🤖 AI Summary
This paper identifies a systematic representational gap in large language models (LLMs) regarding Nigerian Pidgin (Naija): current multilingual LLMs effectively cover only West African Pidgin English (WAPE), despite significant typological differences between Naija and WAPE in word order, lexicon, and grammar—rendering them non-interchangeable.
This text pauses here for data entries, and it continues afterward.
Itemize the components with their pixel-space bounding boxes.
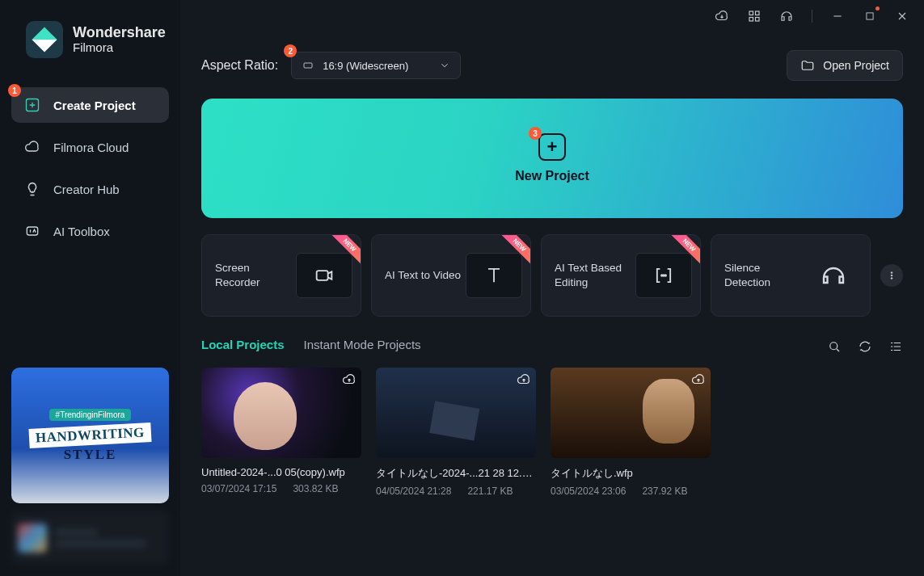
step-badge-2: 2 [284,44,297,57]
projects-grid: Untitled-2024-...0 05(copy).wfp 03/07/20… [201,368,903,497]
svg-point-14 [891,278,892,280]
window-titlebar [180,0,924,32]
new-project-hero[interactable]: 3 + New Project [201,99,903,218]
app-title: Wondershare Filmora [73,25,166,54]
tools-row: Screen Recorder AI Text to Video AI Text… [201,234,903,317]
brackets-icon [635,253,692,298]
apps-grid-icon[interactable] [747,9,762,23]
tab-instant-mode-projects[interactable]: Instant Mode Projects [304,338,421,355]
svg-rect-2 [749,11,753,15]
cloud-download-icon[interactable] [715,9,729,23]
close-icon[interactable] [895,9,909,23]
headphones-icon [805,253,862,298]
project-card[interactable]: タイトルなし.wfp 03/05/2024 23:06237.92 KB [551,368,711,497]
plus-icon: 3 + [538,133,566,161]
list-view-icon[interactable] [888,339,903,354]
camera-icon [296,253,352,298]
svg-rect-8 [317,271,328,280]
svg-point-11 [665,275,666,275]
app-logo: Wondershare Filmora [11,21,169,58]
project-thumbnail [376,368,536,458]
svg-rect-6 [867,13,873,19]
aspect-ratio-label: Aspect Ratio: [201,58,278,73]
project-card[interactable]: タイトルなし-2024-...21 28 12.wfp 04/05/2024 2… [376,368,536,497]
svg-point-13 [891,275,892,276]
sidebar-item-label: Creator Hub [53,183,120,196]
project-card[interactable]: Untitled-2024-...0 05(copy).wfp 03/07/20… [201,368,361,497]
tab-local-projects[interactable]: Local Projects [201,338,285,355]
step-badge-1: 1 [8,84,21,97]
cloud-upload-icon[interactable] [342,372,357,390]
svg-rect-4 [749,18,753,22]
svg-rect-7 [304,63,312,68]
project-name: タイトルなし-2024-...21 28 12.wfp [376,466,536,481]
promo-line1: HANDWRITING [29,423,152,448]
aspect-ratio-value: 16:9 (Widescreen) [323,60,408,72]
tool-ai-text-based-editing[interactable]: AI Text Based Editing [541,234,701,317]
minimize-icon[interactable] [830,9,845,23]
svg-point-9 [661,275,662,275]
avatar [18,523,47,553]
tool-ai-text-to-video[interactable]: AI Text to Video [371,234,531,317]
project-meta: 03/07/2024 17:15303.82 KB [201,483,361,494]
step-badge-3: 3 [529,127,542,140]
headset-icon[interactable] [779,9,794,23]
open-project-label: Open Project [823,59,889,72]
promo-card[interactable]: #TrendinginFilmora HANDWRITING STYLE [11,368,169,503]
sidebar-nav: 1 Create Project Filmora Cloud Creator H… [11,87,169,249]
project-thumbnail [201,368,361,458]
svg-rect-5 [756,18,760,22]
separator [812,10,812,23]
project-name: タイトルなし.wfp [551,466,711,481]
svg-point-15 [830,342,838,349]
search-icon[interactable] [827,339,842,354]
logo-icon [26,21,63,58]
project-meta: 03/05/2024 23:06237.92 KB [551,486,711,497]
user-account-box[interactable] [11,511,169,565]
svg-point-12 [891,272,892,274]
sidebar-item-label: AI Toolbox [53,225,110,238]
dots-vertical-icon [886,270,897,281]
sidebar-item-ai-toolbox[interactable]: AI Toolbox [11,213,169,249]
project-meta: 04/05/2024 21:28221.17 KB [376,486,536,497]
chevron-down-icon [439,60,450,71]
main-area: Aspect Ratio: 2 16:9 (Widescreen) Open P… [180,0,924,576]
sidebar-item-label: Filmora Cloud [53,141,129,154]
cloud-upload-icon[interactable] [691,372,706,390]
widescreen-icon [302,61,314,70]
sidebar-item-creator-hub[interactable]: Creator Hub [11,171,169,207]
maximize-icon[interactable] [863,9,877,23]
refresh-icon[interactable] [858,339,872,354]
sidebar-item-create-project[interactable]: 1 Create Project [11,87,169,123]
open-project-button[interactable]: Open Project [787,50,903,81]
svg-rect-1 [27,227,37,235]
project-thumbnail [551,368,711,458]
svg-point-10 [663,275,664,275]
promo-chip: #TrendinginFilmora [49,409,132,421]
text-icon [466,253,522,298]
aspect-ratio-select[interactable]: 2 16:9 (Widescreen) [291,52,461,79]
folder-icon [800,58,815,73]
sidebar: Wondershare Filmora 1 Create Project Fil… [0,0,180,576]
cloud-icon [24,139,40,155]
bulb-icon [24,181,40,197]
projects-tabs: Local Projects Instant Mode Projects [201,338,903,355]
new-project-label: New Project [515,169,589,183]
project-name: Untitled-2024-...0 05(copy).wfp [201,466,361,478]
ai-icon [24,223,40,239]
promo-line2: STYLE [64,447,117,463]
plus-square-icon [24,97,40,113]
tool-silence-detection[interactable]: Silence Detection [711,234,871,317]
tool-screen-recorder[interactable]: Screen Recorder [201,234,361,317]
sidebar-item-filmora-cloud[interactable]: Filmora Cloud [11,129,169,165]
svg-rect-3 [756,11,760,15]
cloud-upload-icon[interactable] [517,372,531,390]
sidebar-item-label: Create Project [53,99,136,112]
more-tools-button[interactable] [880,264,903,287]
Method: We conduct the first comprehensive investigation through statistical linguistic analysis, construction of cross-variety parallel corpora, machine translation evaluation (BLEU/chrF), and zero-/few-shot prompting experiments. Contribution/Results: Results demonstrate over 60% performance degradation of mainstream LLMs on Naija-specific tasks. We propose a targeted fine-tuning framework for low-resource creoles, grounded in empirical diagnostics of dialectal divergence. This work advances theoretical foundations and practical methodologies for equitable multilingual LLM development and inclusive technological access for marginalized languages.
📝 Abstract
Nigeria is a multilingual country with 500+ languages. Naija is a Nigerian-Pidgin spoken by approx. 120M speakers in Nigeria and it is a mixed language (e.g., English, Portuguese, Yoruba, Hausa and Igbo). Although it has mainly been a spoken language until recently, there are now various platforms publishing exclusively in Naija such as Naija Wikipedia. However, it is hard to distinguish by non-native from a larger pidgin languages spoken across West Africa known as West African Pidgin English (WAPE) -- which is more simplied and understandable by wider audience in Ghana, Nigeria, and Cameroon. BBC news platform publishes exclusively in WAPE to cater for several countries in West Africa. In our paper, we show through statistical analyses and Machine Translation experiments that these two creole varieties do not represent each other (i.e., there are linguistic differences in word order and vocabulary) and Generative AI operates only based on WAPE. In other words, Naija is under-represented in Generative AI, and it is hard to teach LLMs with few examples.